Despite the fact that the repercussions of such approaches are evident, the reality in some Arab states indicates the presence of factors that enhance the production and acceptability of such explanatory media frameworks, adopted by some governments. The most important of these factors are the following:
1. There is a duplication between the rhetoric of the government and that of the media, as reflected by the degree of similarity between explanations adopted by the press on the one hand, and the concerned authorities on the other. This identification is revealed in the process of echoing the same arguments or quotes, i.e. reiterating, paraphrasing, re-processing, and re-introducing them as an expert's vision and not the government’s justification.
On the contrary, the similarity can be seen siding with the opposing view, where quotes or arguments are refuted by introducing counter-arguments. In either case, the approaches are widely linked with the nature of the dominant media regime, its diversity in terms of ownership, affiliation, orientation, and goals, as well as the governing legislative frameworks and the level of freedom that this regime provides.
In the case of Arab countries, media regimes are different regarding diversity and freedoms. However, the majority of them go mainstream with the current dominant media discourse, which is controlled directly or indirectly by the government, meaning a general tendency to reproduce the explanatory arguments that states launch to exonerate themselves.
2. Societal polarization has dominated the region in the wake of the Arab Spring, especially in the affected countries, where divisions and discord prevailed and became mainstream making the public opinion accept, more easily, explanatory arguments. The pro-government camp is more lenient to accept the justification rhetoric - adopted by some governments, and reproduced by media organizations that are directly or indirectly owned by or allied with these governments, which put the burden of failures on the other, either from the opposition camp or even the victims and people who lost their lives during the crises.

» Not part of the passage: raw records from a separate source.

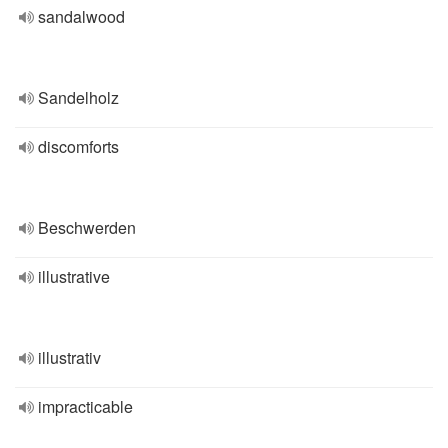
sandalwood
Sandelholz
discomforts
Beschwerden
illustrative
illustrativ
impracticable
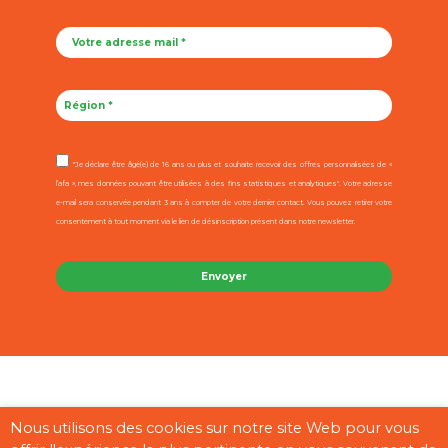
"Je déclare être âgé(e) de 16 ans ou plus et souhaite recevoir des offres personnalisées de «
l’afa », mes données pouvant être utilisées à des fins statistiques et analytiques". Votre adresse
e-mail sera conservée pendant 3 ans à compter de votre dernier contact. Vous pouvez retirer votre
consentement à tout moment via le lien de désinscription présent dans notre newsletter.
Contact
Mentions légales
CGU
Cookies
Plan du site
Nous utilisons des cookies sur notre site Web pour vous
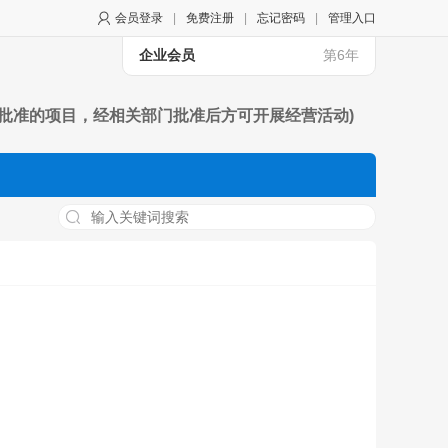
会员登录
|
免费注册
|
忘记密码
|
管理入口
企业会员
第6年
批准的项目，经相关部门批准后方可开展经营活动)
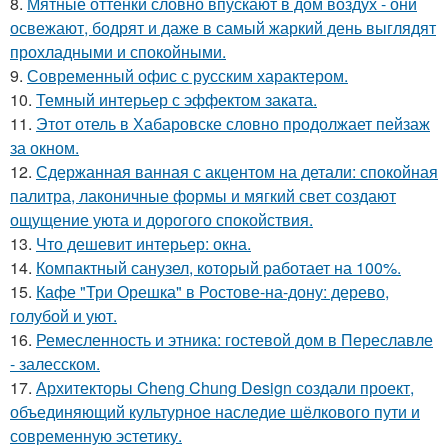
8.
Мятные оттенки словно впускают в дом воздух - они
освежают, бодрят и даже в самый жаркий день выглядят
прохладными и спокойными.
9.
Современный офис с русским характером.
10.
Темный интерьер с эффектом заката.
11.
Этот отель в Хабаровске словно продолжает пейзаж
за окном.
12.
Сдержанная ванная с акцентом на детали: спокойная
палитра, лаконичные формы и мягкий свет создают
ощущение уюта и дорогого спокойствия.
13.
Что дешевит интерьер: окна.
14.
Компактный санузел, который работает на 100%.
15.
Кафе "Три Орешка" в Ростове-на-дону: дерево,
голубой и уют.
16.
Ремесленность и этника: гостевой дом в Переславле
- залесском.
17.
Архитекторы Cheng Chung Design создали проект,
объединяющий культурное наследие шёлкового пути и
современную эстетику.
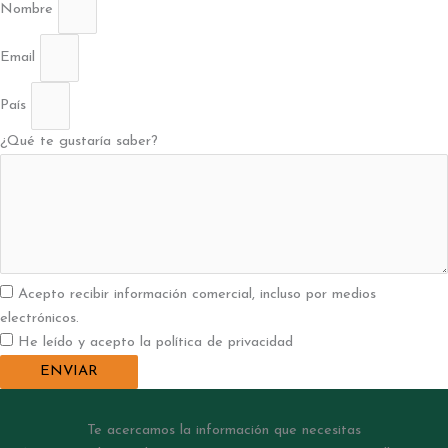
Nombre
Email
País
¿Qué te gustaría saber?
Acepto recibir información comercial, incluso por medios
electrónicos.
He leído y acepto la política de privacidad
ENVIAR
Te acercamos la información que necesitas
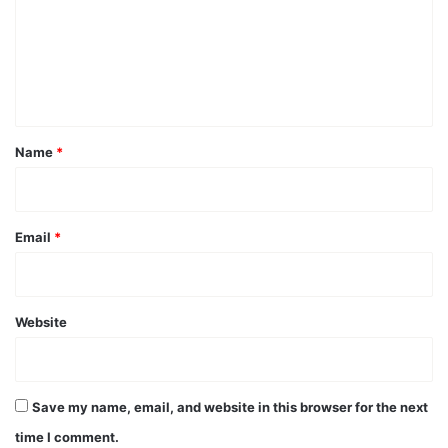
m
e
n
t
*
Name
*
Email
*
Website
Save my name, email, and website in this browser for the next
time I comment.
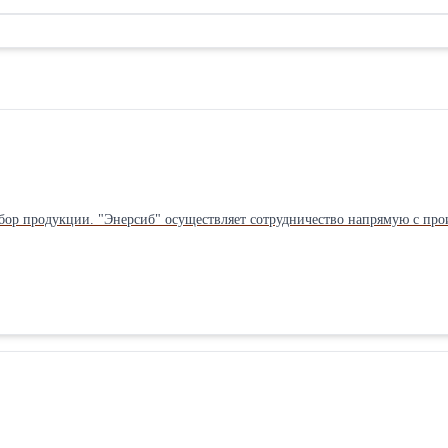
бор продукции. "Энерсиб" осуществляет сотрудничество напрямую с прои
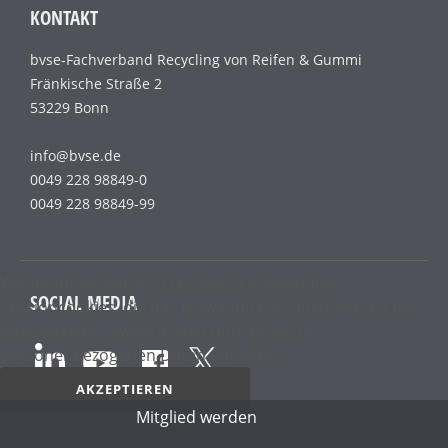
KONTAKT
bvse-Fachverband Recycling von Reifen & Gummi
Fränkische Straße 2
53229 Bonn
info@bvse.de
0049 228 98849-0
0049 228 98849-99
Wir benutzen lediglich technisch notwendige
SOCIAL MEDIA
Sessioncookies, die das einwandfreie Funktionieren der
Internetseite gewährleisten und die keine
personenbezogenen Daten enthalten.
AKZEPTIEREN
Mitglied werden
Datenschutz­erklärung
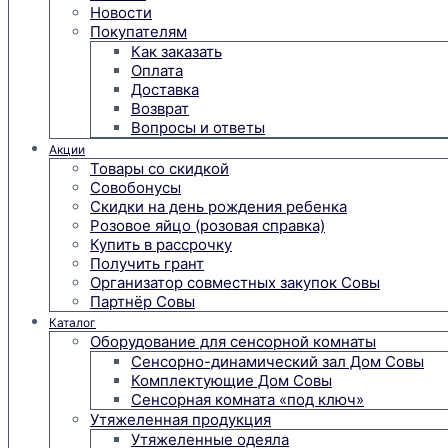
Новости
Покупателям
Как заказать
Оплата
Доставка
Возврат
Вопросы и ответы
Акции
Товары со скидкой
Совобонусы
Скидки на день рождения ребенка
Розовое яйцо (розовая справка)
Купить в рассрочку
Получить грант
Организатор совместных закупок Совы
Партнёр Совы
Каталог
Оборудование для сенсорной комнаты
Сенсорно-динамический зал Дом Совы
Комплектующие Дом Совы
Сенсорная комната «под ключ»
Утяжеленная продукция
Утяжеленные одеяла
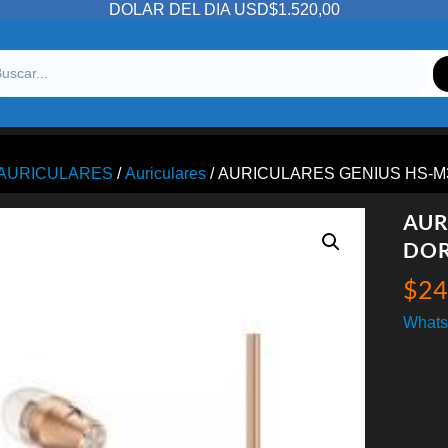
DOLAR DEL DIA USD$1.520,00
/AURICULARES
/
Auriculares
/ AURICULARES GENIUS HS-M
AUR
DO
$
24
Whats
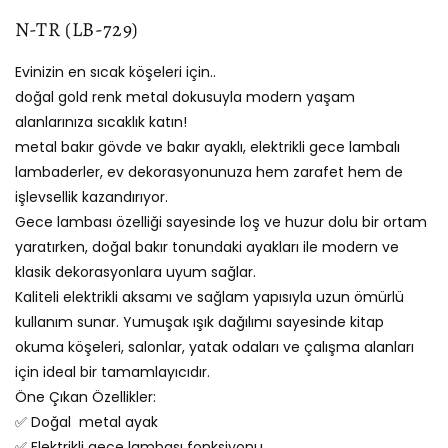
N-TR (LB-729)
Evinizin en sıcak köşeleri için..
doğal gold renk metal dokusuyla modern yaşam
alanlarınıza sıcaklık katın!
metal bakır gövde ve bakır ayaklı, elektrikli gece lambalı
lambaderler, ev dekorasyonunuza hem zarafet hem de
işlevsellik kazandırıyor.
Gece lambası özelliği sayesinde loş ve huzur dolu bir ortam
yaratırken, doğal bakır tonundaki ayakları ile modern ve
klasik dekorasyonlara uyum sağlar.
Kaliteli elektrikli aksamı ve sağlam yapısıyla uzun ömürlü
kullanım sunar. Yumuşak ışık dağılımı sayesinde kitap
okuma köşeleri, salonlar, yatak odaları ve çalışma alanları
için ideal bir tamamlayıcıdır.
Öne Çıkan Özellikler:
✅ Doğal metal ayak
✅ Elektrikli gece lambası fonksiyonu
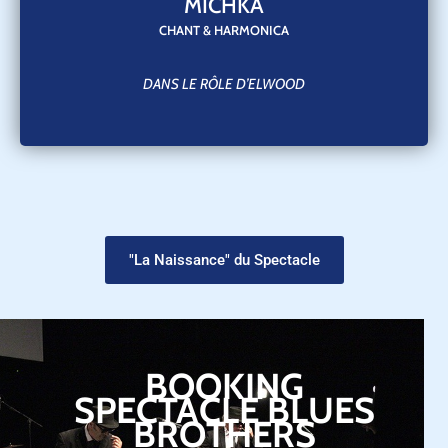
MICHKA
CHANT & HARMONICA
DANS LE RÔLE D’ELWOOD
"La Naissance" du Spectacle
BOOKING
SPECTACLE BLUES
BROTHERS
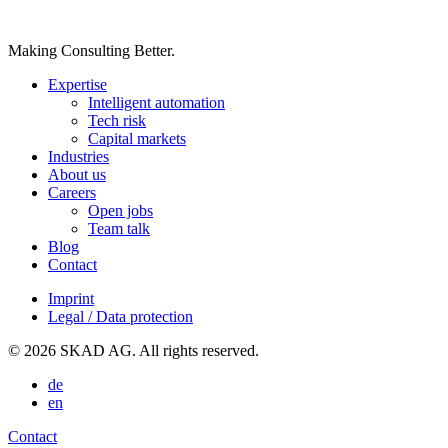
Making Consulting Better.
Expertise
Intelligent automation
Tech risk
Capital markets
Industries
About us
Careers
Open jobs
Team talk
Blog
Contact
Imprint
Legal / Data protection
© 2026 SKAD AG. All rights reserved.
de
en
Contact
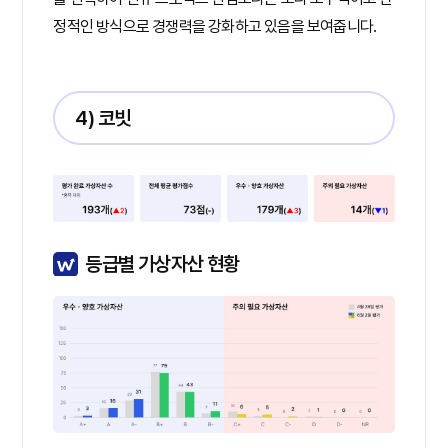
정적인 방식으로 경쟁력을 강화하고 있음을 보여줍니다.
4) 코빗
등급별 가상자산 현황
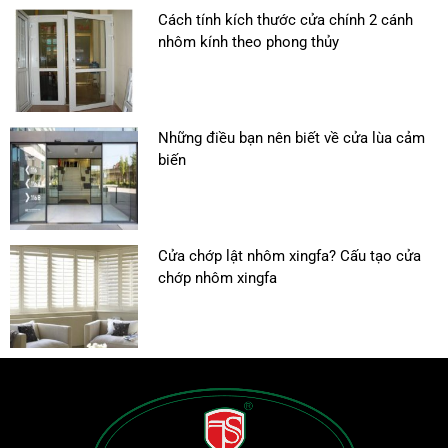
Cách tính kích thước cửa chính 2 cánh
nhôm kính theo phong thủy
Những điều bạn nên biết về cửa lùa cảm
biến
Cửa chớp lật nhôm xingfa? Cấu tạo cửa
chớp nhôm xingfa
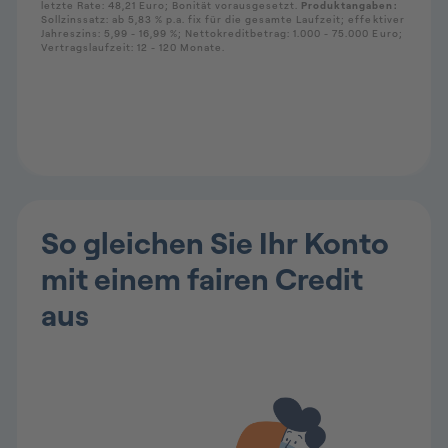
So gleichen Sie Ihr Konto
mit einem fairen Credit
aus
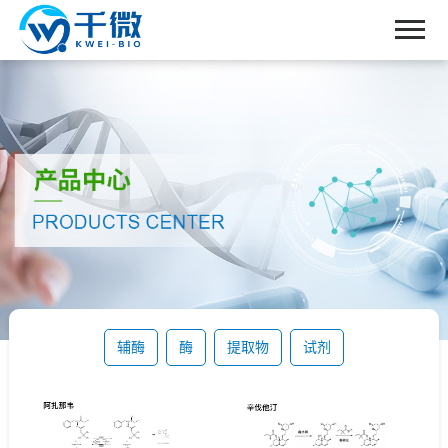
首页
关于我们
产品中心
新闻中心
联系我们
辅酶
酶
提取物
试剂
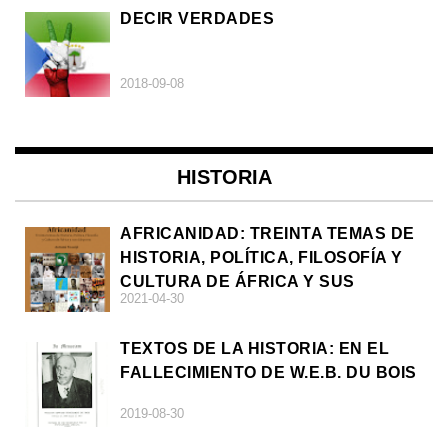
DECIR VERDADES
2018-09-08
HISTORIA
AFRICANIDAD: TREINTA TEMAS DE
HISTORIA, POLÍTICA, FILOSOFÍA Y
CULTURA DE ÁFRICA Y SUS
2021-04-30
DIÁSPORAS
TEXTOS DE LA HISTORIA: EN EL
FALLECIMIENTO DE W.E.B. DU BOIS
2019-08-30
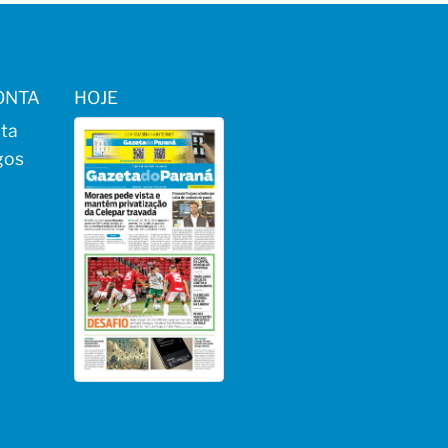
ONTA
HOJE
ta
gos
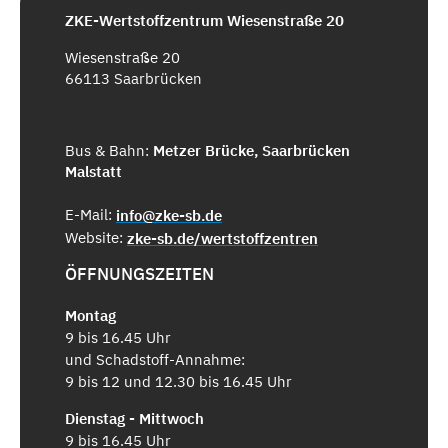
ZKE-Wertstoffzentrum Wiesenstraße 20
Wiesenstraße 20
66113 Saarbrücken
Bus & Bahn:
Metzer Brücke, Saarbrücken
Malstatt
E-Mail:
info@zke-sb.de
Website:
zke-sb.de/wertstoffzentren
ÖFFNUNGSZEITEN
Montag
9 bis 16.45 Uhr
und Schadstoff-Annahme:
9 bis 12 und 12.30 bis 16.45 Uhr
Dienstag - Mittwoch
9 bis 16.45 Uhr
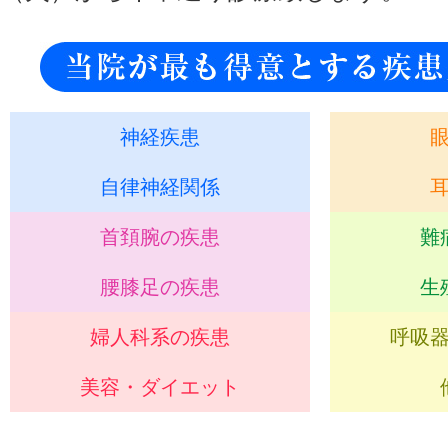
神経疾患
自律神経関係
首頚腕の疾患
難
腰膝足の疾患
生
婦人科系の疾患
呼吸
美容・ダイエット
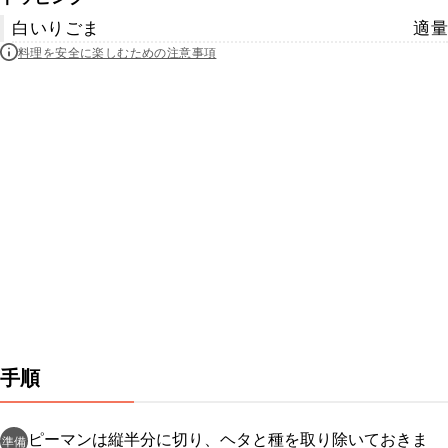
白いりごま
適量
料理を安全に楽しむための注意事項
手順
ピーマンは縦半分に切り、ヘタと種を取り除いておきま
準備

3. Escalating fears of collapse. General unrest which prevailed in some Arab countries in recent years, in addition to the breakdown of the states in Syria, Yemen and Libya have created public panic in other nations in the region which are relatively more stable. This leads to citizens of said countries to experience widespread fear as they are afraid to face the same fate if people oppose, criticize or demand change. These fears force the public into accepting an already dire situation because they worry that they will end up in a worse situation, and even defending a government’s pretexts, all because of the uncertainties of a gloomy fate.
4. Lack of information. Refuting government’s arguments and justifications used by officials and defending the rights of the victims requires sufficient information about the scale, dimensions, and precedents of the crisis or catastrophe, as well as hinges on the existence or lack of ready-made counter-plans and data needed for responding or criticizing.
Despite these factors that promote explanatory rhetoric used to justify some governments’ inappropriate crisis-management methods, experience reveals that these methods are primitive, fruitless, and often anger public opinion. Particularly because of the spread of new media that helped create societal debate away from factors such as property and belonging that shape the policies and rhetoric of traditional and institutional media outlets, leading the promotion of reproduced arguments and victim-blaming rhetoric.